■ Assignment: Find the line with "hurt. Best medical" in the entries below. Repeat it, every following line, and the line with "spring air, beneath Back Bay cherry", exactly and with nothing added.

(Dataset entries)
————————

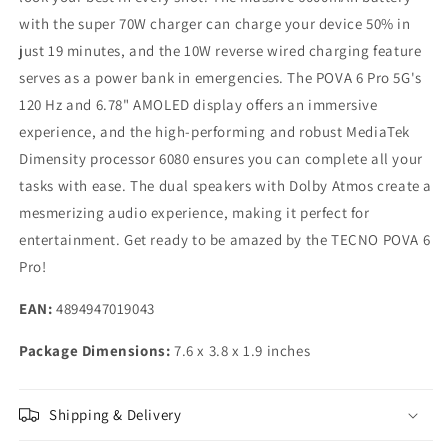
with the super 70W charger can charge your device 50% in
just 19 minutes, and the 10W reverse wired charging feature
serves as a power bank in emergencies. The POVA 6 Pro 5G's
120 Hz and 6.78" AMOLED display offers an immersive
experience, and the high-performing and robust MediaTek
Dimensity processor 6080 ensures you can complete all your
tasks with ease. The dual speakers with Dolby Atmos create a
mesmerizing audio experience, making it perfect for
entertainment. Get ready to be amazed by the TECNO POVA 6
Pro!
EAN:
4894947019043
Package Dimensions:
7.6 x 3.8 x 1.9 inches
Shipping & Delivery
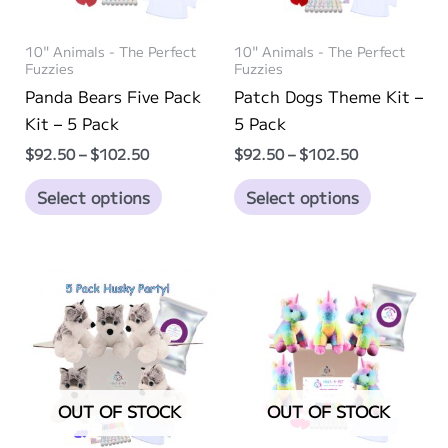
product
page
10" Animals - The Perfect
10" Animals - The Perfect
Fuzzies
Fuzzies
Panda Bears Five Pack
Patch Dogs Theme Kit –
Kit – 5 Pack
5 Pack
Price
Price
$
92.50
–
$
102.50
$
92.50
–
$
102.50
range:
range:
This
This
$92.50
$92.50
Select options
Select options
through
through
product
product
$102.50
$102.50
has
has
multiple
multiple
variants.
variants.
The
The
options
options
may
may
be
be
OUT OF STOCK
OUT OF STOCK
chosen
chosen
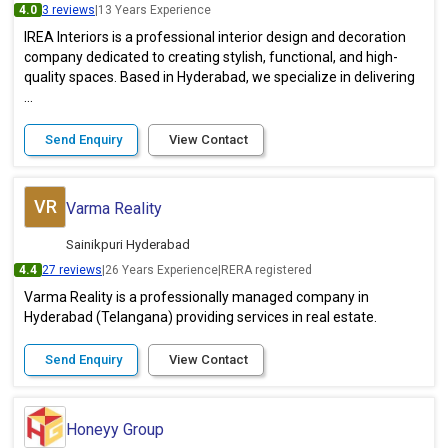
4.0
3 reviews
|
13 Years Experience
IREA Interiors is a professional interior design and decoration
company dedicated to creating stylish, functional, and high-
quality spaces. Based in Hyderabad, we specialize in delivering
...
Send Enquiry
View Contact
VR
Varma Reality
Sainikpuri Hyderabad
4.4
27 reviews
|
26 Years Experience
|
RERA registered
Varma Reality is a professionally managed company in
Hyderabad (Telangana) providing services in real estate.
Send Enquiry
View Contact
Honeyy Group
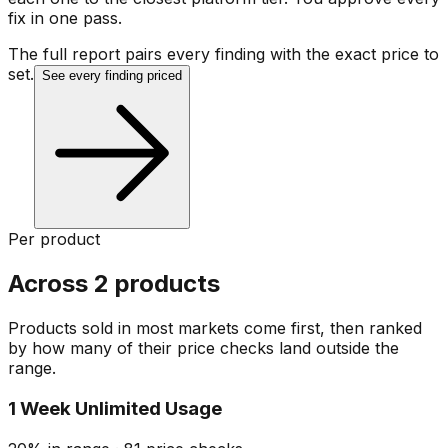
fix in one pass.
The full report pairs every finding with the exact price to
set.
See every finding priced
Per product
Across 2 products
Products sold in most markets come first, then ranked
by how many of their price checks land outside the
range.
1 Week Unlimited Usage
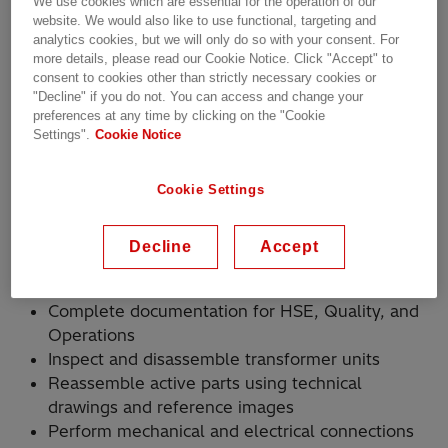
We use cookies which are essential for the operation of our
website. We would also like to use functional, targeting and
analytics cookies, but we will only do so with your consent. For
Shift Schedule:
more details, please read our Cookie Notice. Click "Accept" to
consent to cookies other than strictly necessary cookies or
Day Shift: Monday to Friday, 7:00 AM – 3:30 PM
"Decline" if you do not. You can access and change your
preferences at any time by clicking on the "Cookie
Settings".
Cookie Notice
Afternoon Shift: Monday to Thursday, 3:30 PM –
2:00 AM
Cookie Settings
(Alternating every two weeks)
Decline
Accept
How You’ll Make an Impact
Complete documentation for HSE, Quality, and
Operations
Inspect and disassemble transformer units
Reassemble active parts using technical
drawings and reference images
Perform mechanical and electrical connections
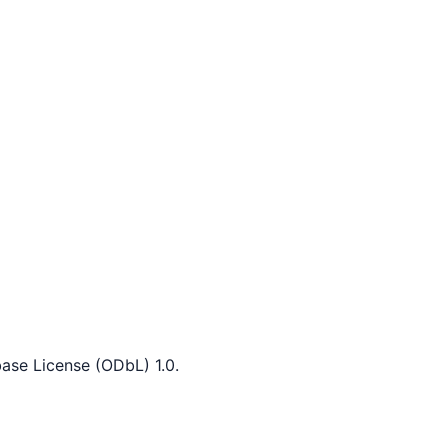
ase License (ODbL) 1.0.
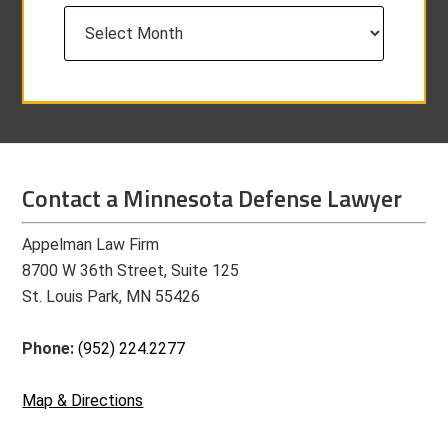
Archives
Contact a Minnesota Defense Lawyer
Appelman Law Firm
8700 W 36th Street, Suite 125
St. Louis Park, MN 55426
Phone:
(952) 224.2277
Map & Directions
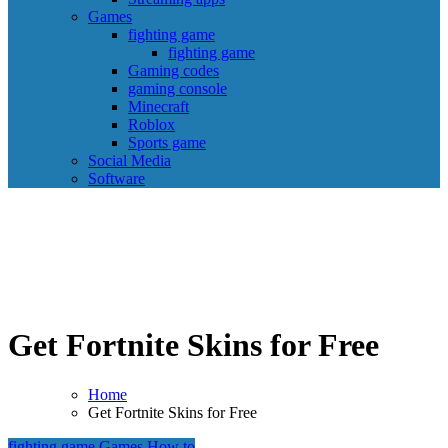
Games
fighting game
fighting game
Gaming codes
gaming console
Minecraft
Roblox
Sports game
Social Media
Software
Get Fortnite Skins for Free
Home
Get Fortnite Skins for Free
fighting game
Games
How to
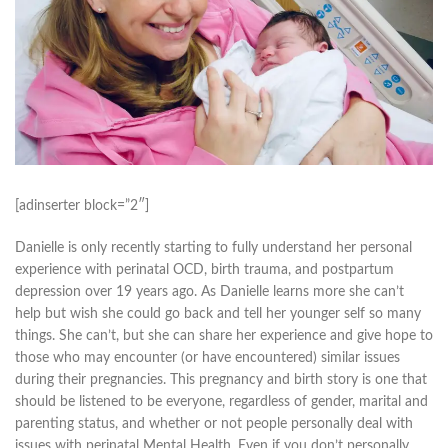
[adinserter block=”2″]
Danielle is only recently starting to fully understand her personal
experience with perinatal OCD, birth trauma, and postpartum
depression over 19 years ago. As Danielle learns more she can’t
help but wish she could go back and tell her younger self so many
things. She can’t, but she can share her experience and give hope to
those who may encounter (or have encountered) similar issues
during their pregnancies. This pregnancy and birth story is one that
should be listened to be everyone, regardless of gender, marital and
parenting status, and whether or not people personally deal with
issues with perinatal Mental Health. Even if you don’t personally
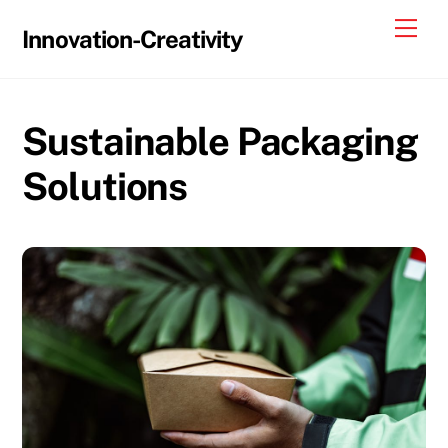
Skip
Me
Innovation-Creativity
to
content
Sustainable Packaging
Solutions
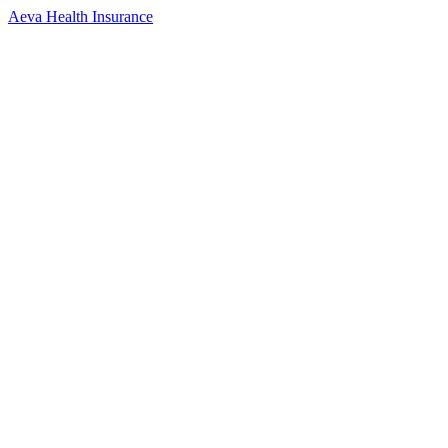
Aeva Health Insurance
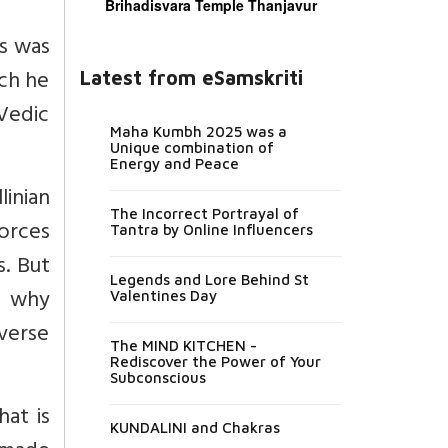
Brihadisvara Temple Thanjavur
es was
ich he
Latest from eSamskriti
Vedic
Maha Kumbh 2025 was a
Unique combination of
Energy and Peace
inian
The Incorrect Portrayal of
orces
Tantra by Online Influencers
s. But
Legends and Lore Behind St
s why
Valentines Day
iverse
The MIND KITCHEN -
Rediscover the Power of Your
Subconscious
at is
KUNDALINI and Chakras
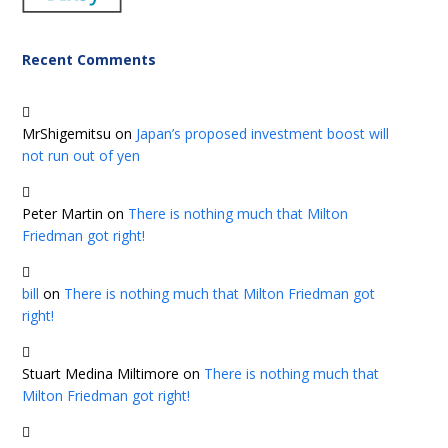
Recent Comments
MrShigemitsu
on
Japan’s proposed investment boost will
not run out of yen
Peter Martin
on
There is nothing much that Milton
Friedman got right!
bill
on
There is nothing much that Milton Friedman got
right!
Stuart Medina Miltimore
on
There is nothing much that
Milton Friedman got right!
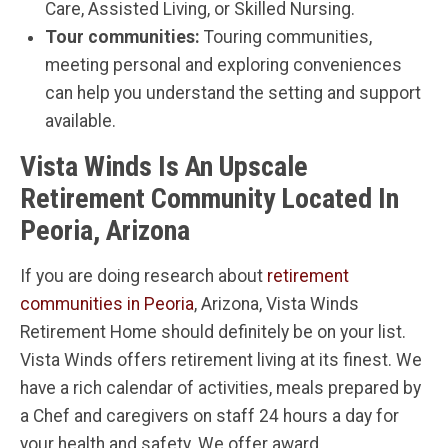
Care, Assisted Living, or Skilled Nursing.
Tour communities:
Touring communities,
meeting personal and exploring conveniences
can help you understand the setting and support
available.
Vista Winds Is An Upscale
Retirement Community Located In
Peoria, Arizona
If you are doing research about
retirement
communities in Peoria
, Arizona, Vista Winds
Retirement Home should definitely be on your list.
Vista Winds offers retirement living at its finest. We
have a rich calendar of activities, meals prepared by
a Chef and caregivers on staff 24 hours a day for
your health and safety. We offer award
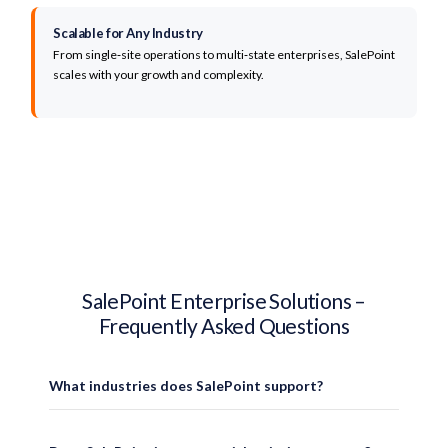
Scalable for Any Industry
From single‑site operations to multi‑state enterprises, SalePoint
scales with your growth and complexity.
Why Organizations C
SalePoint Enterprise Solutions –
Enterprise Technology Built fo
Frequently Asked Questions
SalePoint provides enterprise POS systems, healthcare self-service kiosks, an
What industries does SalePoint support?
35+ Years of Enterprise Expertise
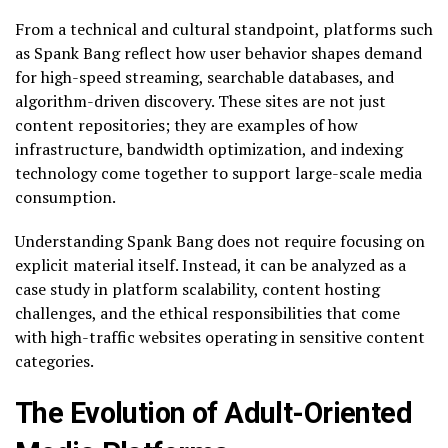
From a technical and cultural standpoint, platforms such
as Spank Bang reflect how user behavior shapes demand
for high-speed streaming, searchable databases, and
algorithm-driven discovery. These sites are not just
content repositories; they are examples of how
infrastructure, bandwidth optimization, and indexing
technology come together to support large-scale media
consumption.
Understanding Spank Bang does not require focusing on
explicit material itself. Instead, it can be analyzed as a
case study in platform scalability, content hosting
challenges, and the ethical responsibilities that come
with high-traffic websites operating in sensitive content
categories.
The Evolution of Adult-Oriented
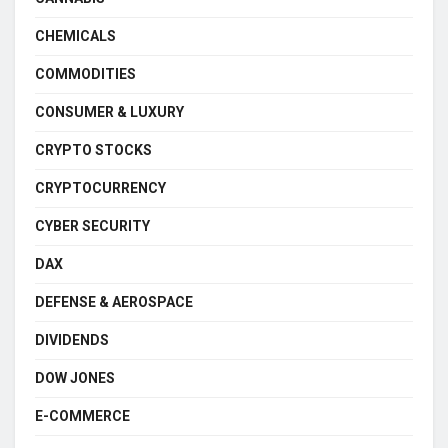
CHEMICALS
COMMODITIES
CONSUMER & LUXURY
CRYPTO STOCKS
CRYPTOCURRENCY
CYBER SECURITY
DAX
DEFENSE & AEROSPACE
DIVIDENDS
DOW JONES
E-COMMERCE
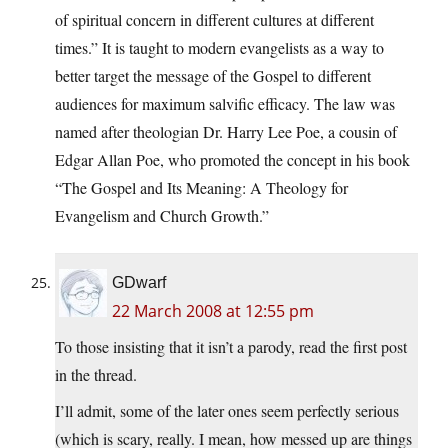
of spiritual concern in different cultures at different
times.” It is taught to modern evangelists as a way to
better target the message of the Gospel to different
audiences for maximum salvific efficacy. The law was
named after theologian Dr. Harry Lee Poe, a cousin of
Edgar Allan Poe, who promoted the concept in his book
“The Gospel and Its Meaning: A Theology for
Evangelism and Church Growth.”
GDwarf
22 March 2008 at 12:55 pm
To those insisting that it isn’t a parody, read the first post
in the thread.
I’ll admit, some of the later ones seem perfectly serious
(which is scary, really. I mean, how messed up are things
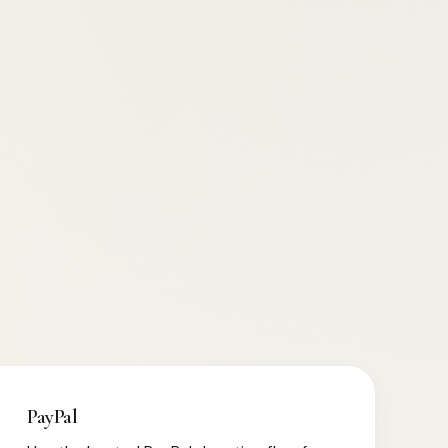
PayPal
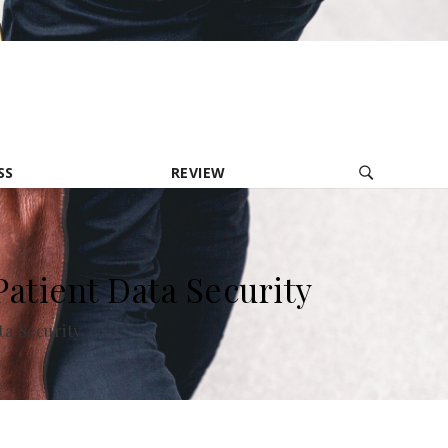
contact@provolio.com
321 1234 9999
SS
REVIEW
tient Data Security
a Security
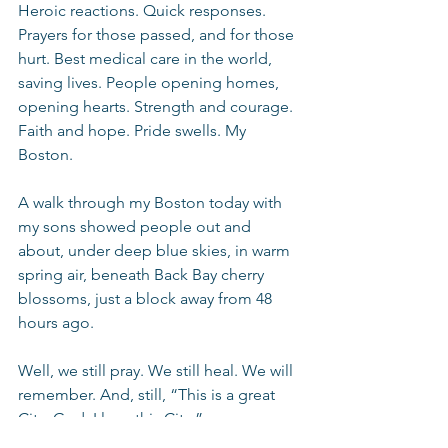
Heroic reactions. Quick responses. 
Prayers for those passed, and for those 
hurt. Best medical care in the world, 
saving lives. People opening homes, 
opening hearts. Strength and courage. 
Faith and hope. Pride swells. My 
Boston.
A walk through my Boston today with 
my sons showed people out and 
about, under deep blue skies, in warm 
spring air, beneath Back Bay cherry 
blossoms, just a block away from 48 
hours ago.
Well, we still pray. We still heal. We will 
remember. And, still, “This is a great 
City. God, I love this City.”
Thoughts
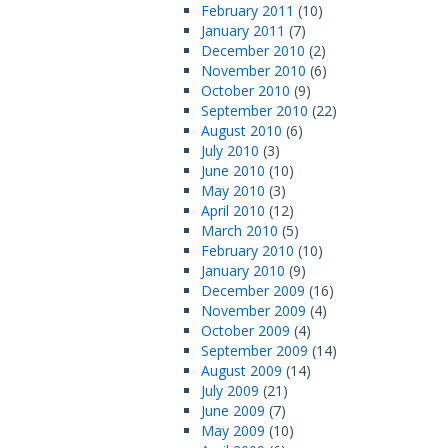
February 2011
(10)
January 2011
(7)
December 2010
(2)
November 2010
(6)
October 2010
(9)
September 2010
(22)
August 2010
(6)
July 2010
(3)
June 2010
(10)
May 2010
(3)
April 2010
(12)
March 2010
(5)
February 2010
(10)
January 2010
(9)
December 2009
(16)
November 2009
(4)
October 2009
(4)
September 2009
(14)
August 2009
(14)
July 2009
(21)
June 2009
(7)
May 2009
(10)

————————

■ Your response:
hurt. Best medical care in the world, 
saving lives. People opening homes, 
opening hearts. Strength and courage. 
Faith and hope. Pride swells. My 
Boston.
A walk through my Boston today with 
my sons showed people out and 
about, under deep blue skies, in warm 
spring air, beneath Back Bay cherry 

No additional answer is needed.